• [Extracted page text data]:
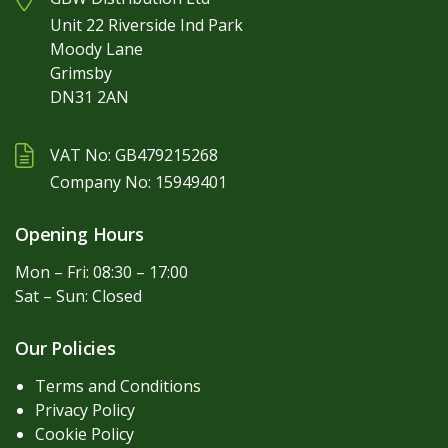
Unit 22 Riverside Ind Park
Moody Lane
Grimsby
DN31 2AN
VAT No: GB479215268
Company No: 15949401
Opening Hours
Mon – Fri: 08:30 – 17:00
Sat – Sun: Closed
Our Policies
Terms and Conditions
Privacy Policy
Cookie Policy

• [Work required]: Each line, starting with the one containing "Sat – Sun: Closed" and ending with the last line of the records above, should be reproduced exactly.

• [Response]:
Sat – Sun: Closed
Our Policies
Terms and Conditions
Privacy Policy
Cookie Policy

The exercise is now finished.